The present study concurs with the literature when it shows that that gingival recession was higher due to the deeper insertion of the retraction cord.8,17 The retraction cord was not excessively tight to the point of covering the gingiva. Consequently, the cord remained positioned under the cervical finish line of the tooth preparation,12 remaining visible.1

Clinical Evaluation Comparison of the Gingival Tissue

The clinical evaluation of this study can be questioned by many other authors5,14,15 evaluated gingival retraction using a fixed reference point or the margin of the tooth at the free gingival crest.

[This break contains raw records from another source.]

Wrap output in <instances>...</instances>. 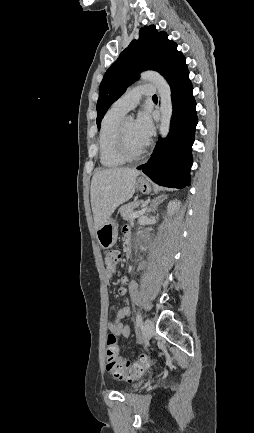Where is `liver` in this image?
<instances>
[{
	"instance_id": "liver-1",
	"label": "liver",
	"mask_w": 254,
	"mask_h": 433,
	"mask_svg": "<svg viewBox=\"0 0 254 433\" xmlns=\"http://www.w3.org/2000/svg\"><path fill=\"white\" fill-rule=\"evenodd\" d=\"M140 171L129 168L97 169L90 187L95 229L98 230L116 208L128 201L135 192Z\"/></svg>"
}]
</instances>
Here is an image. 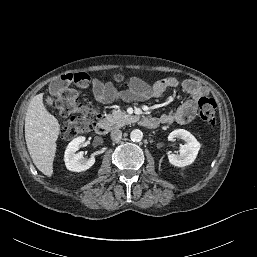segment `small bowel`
Wrapping results in <instances>:
<instances>
[{"label":"small bowel","mask_w":257,"mask_h":257,"mask_svg":"<svg viewBox=\"0 0 257 257\" xmlns=\"http://www.w3.org/2000/svg\"><path fill=\"white\" fill-rule=\"evenodd\" d=\"M180 88L187 99L174 112L164 113L159 117L163 125L187 124L191 122L197 112L198 101L207 94V89L194 80L179 81L168 77L156 81L149 86L143 80L133 77L124 90H117L112 84H104L95 79L92 83V93L96 101L102 104L112 102L142 101L151 97H162L168 89Z\"/></svg>","instance_id":"1"}]
</instances>
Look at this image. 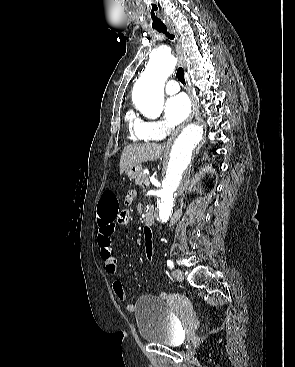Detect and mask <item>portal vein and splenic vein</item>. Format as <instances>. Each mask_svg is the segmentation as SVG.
<instances>
[{"label": "portal vein and splenic vein", "mask_w": 295, "mask_h": 367, "mask_svg": "<svg viewBox=\"0 0 295 367\" xmlns=\"http://www.w3.org/2000/svg\"><path fill=\"white\" fill-rule=\"evenodd\" d=\"M145 185H146V186H149V185H150V181H149V179H147V180L145 181Z\"/></svg>", "instance_id": "1"}]
</instances>
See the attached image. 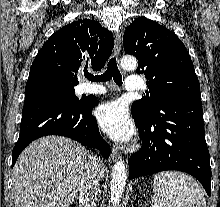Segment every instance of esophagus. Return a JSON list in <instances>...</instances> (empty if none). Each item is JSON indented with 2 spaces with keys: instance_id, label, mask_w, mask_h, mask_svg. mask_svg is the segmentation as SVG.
Here are the masks:
<instances>
[{
  "instance_id": "esophagus-1",
  "label": "esophagus",
  "mask_w": 220,
  "mask_h": 207,
  "mask_svg": "<svg viewBox=\"0 0 220 207\" xmlns=\"http://www.w3.org/2000/svg\"><path fill=\"white\" fill-rule=\"evenodd\" d=\"M120 51H121V35H120V33H116V34H115L114 54H115L116 56H118L119 53H120ZM111 159H112L113 162H116V161H118L119 159H121L120 154H119V153L117 152V150L114 149V148H113L112 151H111Z\"/></svg>"
}]
</instances>
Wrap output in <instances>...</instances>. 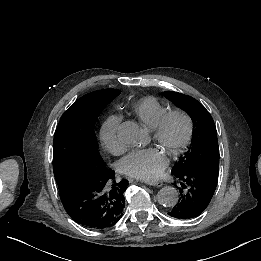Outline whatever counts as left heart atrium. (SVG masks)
Instances as JSON below:
<instances>
[{
  "label": "left heart atrium",
  "mask_w": 261,
  "mask_h": 261,
  "mask_svg": "<svg viewBox=\"0 0 261 261\" xmlns=\"http://www.w3.org/2000/svg\"><path fill=\"white\" fill-rule=\"evenodd\" d=\"M166 166V155L155 146L133 149L119 162L122 173L141 180L158 179Z\"/></svg>",
  "instance_id": "1"
}]
</instances>
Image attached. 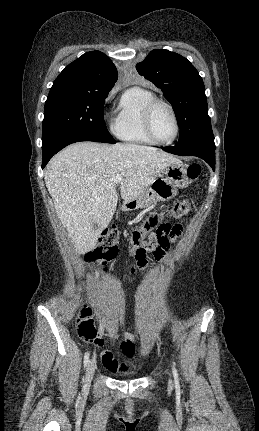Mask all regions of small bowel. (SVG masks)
<instances>
[{
    "label": "small bowel",
    "mask_w": 259,
    "mask_h": 431,
    "mask_svg": "<svg viewBox=\"0 0 259 431\" xmlns=\"http://www.w3.org/2000/svg\"><path fill=\"white\" fill-rule=\"evenodd\" d=\"M147 268L146 267H136L134 269H131V275L130 278H133L134 276L138 274H146L147 273ZM134 280H137V277H134ZM124 341H129L132 342V340L134 339V336L130 333H126L124 335ZM134 353L129 355V357H133ZM102 362L104 364V366L112 371V372H116L119 369V365L117 360L114 358L113 354L109 351H104L103 355H102Z\"/></svg>",
    "instance_id": "obj_1"
}]
</instances>
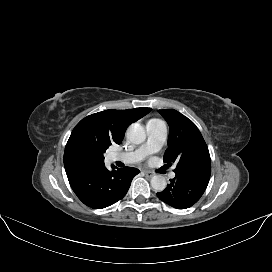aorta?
<instances>
[{
    "label": "aorta",
    "instance_id": "1",
    "mask_svg": "<svg viewBox=\"0 0 272 272\" xmlns=\"http://www.w3.org/2000/svg\"><path fill=\"white\" fill-rule=\"evenodd\" d=\"M126 136L130 142L141 144L146 139V132L143 126L138 123H133L128 127ZM150 183L152 188L156 191H163L167 186L166 179L162 175H154Z\"/></svg>",
    "mask_w": 272,
    "mask_h": 272
}]
</instances>
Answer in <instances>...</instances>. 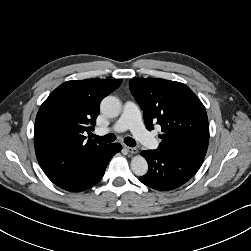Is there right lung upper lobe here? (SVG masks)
<instances>
[{"label": "right lung upper lobe", "mask_w": 251, "mask_h": 251, "mask_svg": "<svg viewBox=\"0 0 251 251\" xmlns=\"http://www.w3.org/2000/svg\"><path fill=\"white\" fill-rule=\"evenodd\" d=\"M121 79L67 81L41 105L35 120L34 142L40 166L76 163L107 144L85 141L101 100L117 89Z\"/></svg>", "instance_id": "right-lung-upper-lobe-1"}]
</instances>
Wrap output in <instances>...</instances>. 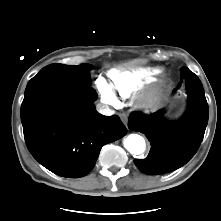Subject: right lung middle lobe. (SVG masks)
<instances>
[{
	"instance_id": "obj_1",
	"label": "right lung middle lobe",
	"mask_w": 221,
	"mask_h": 221,
	"mask_svg": "<svg viewBox=\"0 0 221 221\" xmlns=\"http://www.w3.org/2000/svg\"><path fill=\"white\" fill-rule=\"evenodd\" d=\"M92 68L93 66L90 64L79 66L51 64L42 68L31 80H49L72 86H86L91 84L89 71Z\"/></svg>"
}]
</instances>
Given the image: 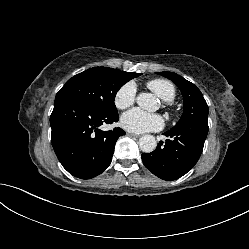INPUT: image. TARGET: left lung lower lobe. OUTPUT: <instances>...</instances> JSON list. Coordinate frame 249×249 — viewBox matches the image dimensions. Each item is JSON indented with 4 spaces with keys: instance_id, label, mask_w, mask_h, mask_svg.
<instances>
[{
    "instance_id": "obj_1",
    "label": "left lung lower lobe",
    "mask_w": 249,
    "mask_h": 249,
    "mask_svg": "<svg viewBox=\"0 0 249 249\" xmlns=\"http://www.w3.org/2000/svg\"><path fill=\"white\" fill-rule=\"evenodd\" d=\"M208 133V121L198 120L164 133L170 137L151 153H143L147 169L161 179L172 181L189 172L197 163Z\"/></svg>"
}]
</instances>
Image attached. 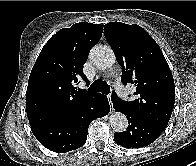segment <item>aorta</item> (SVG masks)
<instances>
[{
	"label": "aorta",
	"instance_id": "aorta-1",
	"mask_svg": "<svg viewBox=\"0 0 196 166\" xmlns=\"http://www.w3.org/2000/svg\"><path fill=\"white\" fill-rule=\"evenodd\" d=\"M90 58L93 64L102 69L110 68L116 61L114 51L109 46L97 45L92 48ZM109 123L115 132H123L128 126L126 116L121 112L111 114Z\"/></svg>",
	"mask_w": 196,
	"mask_h": 166
}]
</instances>
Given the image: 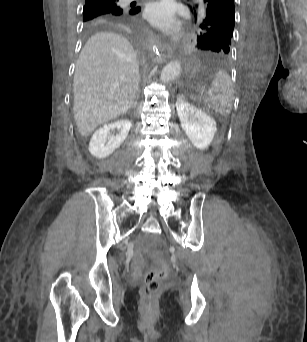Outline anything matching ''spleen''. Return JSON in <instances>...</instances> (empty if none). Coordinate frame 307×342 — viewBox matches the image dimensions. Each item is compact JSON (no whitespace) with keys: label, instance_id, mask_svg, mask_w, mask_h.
<instances>
[{"label":"spleen","instance_id":"spleen-1","mask_svg":"<svg viewBox=\"0 0 307 342\" xmlns=\"http://www.w3.org/2000/svg\"><path fill=\"white\" fill-rule=\"evenodd\" d=\"M213 104L215 114H232L231 104L234 100V90L231 78L225 70H219L211 82V92L204 98Z\"/></svg>","mask_w":307,"mask_h":342}]
</instances>
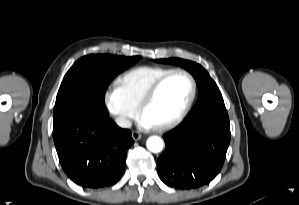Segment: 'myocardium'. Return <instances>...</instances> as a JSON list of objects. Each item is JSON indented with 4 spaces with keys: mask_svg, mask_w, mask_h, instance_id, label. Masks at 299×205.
Returning a JSON list of instances; mask_svg holds the SVG:
<instances>
[{
    "mask_svg": "<svg viewBox=\"0 0 299 205\" xmlns=\"http://www.w3.org/2000/svg\"><path fill=\"white\" fill-rule=\"evenodd\" d=\"M176 74H184L186 75L190 82H191V93L189 96L188 101L186 102L185 106L183 109L171 120L162 123L157 126H153L156 131H165L168 129H171L178 125L189 113L194 100L196 98L197 94V82L194 76L187 70L185 69H173L169 71L168 73L164 74L161 76L158 80H156L153 85L148 89V91L145 93L143 96L139 106H138V112L141 116H143L144 111L146 108L152 103L154 98L156 97L157 93L159 92L160 88L163 86V84L173 75Z\"/></svg>",
    "mask_w": 299,
    "mask_h": 205,
    "instance_id": "obj_1",
    "label": "myocardium"
}]
</instances>
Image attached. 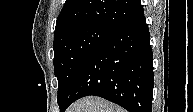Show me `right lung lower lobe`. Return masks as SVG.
Here are the masks:
<instances>
[{
  "mask_svg": "<svg viewBox=\"0 0 193 112\" xmlns=\"http://www.w3.org/2000/svg\"><path fill=\"white\" fill-rule=\"evenodd\" d=\"M149 40L144 11L113 30L79 69L60 112L89 95L129 112H151L154 74Z\"/></svg>",
  "mask_w": 193,
  "mask_h": 112,
  "instance_id": "1",
  "label": "right lung lower lobe"
}]
</instances>
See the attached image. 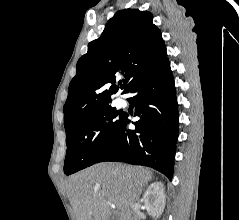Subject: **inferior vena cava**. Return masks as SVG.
<instances>
[{
  "instance_id": "602c4592",
  "label": "inferior vena cava",
  "mask_w": 239,
  "mask_h": 220,
  "mask_svg": "<svg viewBox=\"0 0 239 220\" xmlns=\"http://www.w3.org/2000/svg\"><path fill=\"white\" fill-rule=\"evenodd\" d=\"M134 207H135L134 203L131 204V209H134ZM127 218H128V219H134L131 215H129Z\"/></svg>"
}]
</instances>
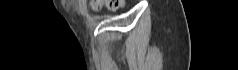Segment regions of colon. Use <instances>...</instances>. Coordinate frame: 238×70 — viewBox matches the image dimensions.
Returning <instances> with one entry per match:
<instances>
[{
	"mask_svg": "<svg viewBox=\"0 0 238 70\" xmlns=\"http://www.w3.org/2000/svg\"><path fill=\"white\" fill-rule=\"evenodd\" d=\"M92 6L95 9H101L103 7L111 11H116L122 7V1L120 0H95L92 2Z\"/></svg>",
	"mask_w": 238,
	"mask_h": 70,
	"instance_id": "obj_1",
	"label": "colon"
}]
</instances>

Such analysis can show inaccuracies due to lack of standardized technique when repeated measures are taken. In order to standardize the technique, in the present study, a three spikes compass was used to conduct standard measurements.

Result Analysis

Gingival recession values of 0.143mm presented in the control group are significant and can impair gingival esthetics and function.9 Such gingival recession can be caused by brushing trauma and scaling during the experimental period and/or trauma during impression taking. However, the brushing pressure was sufficient for food debris removal and the crown scaling in conjunction with tooth polishing did not reach gingival crest in order to avoid tissue damage. The impression taking and the material mixing techniques were followed according to the manufacturer guidelines. The authors suggest that there isn’t an apparent factor that could identify the gingival recession registered in this study.

Conclusion

The cords soaked in 4% L-epinephrine or in 25% aluminum chloride showed similar gingival displacement capacity when placed in the gingival crevice for 3, 7 and 15 minutes. Additionally, both groups showed significant gingival recession in dogs when they remained in the gingival crevice for a period of 3 minutes or more.

Acknowledgments

None.

Conflicts of interest

The author declares that there was no conflict of interest.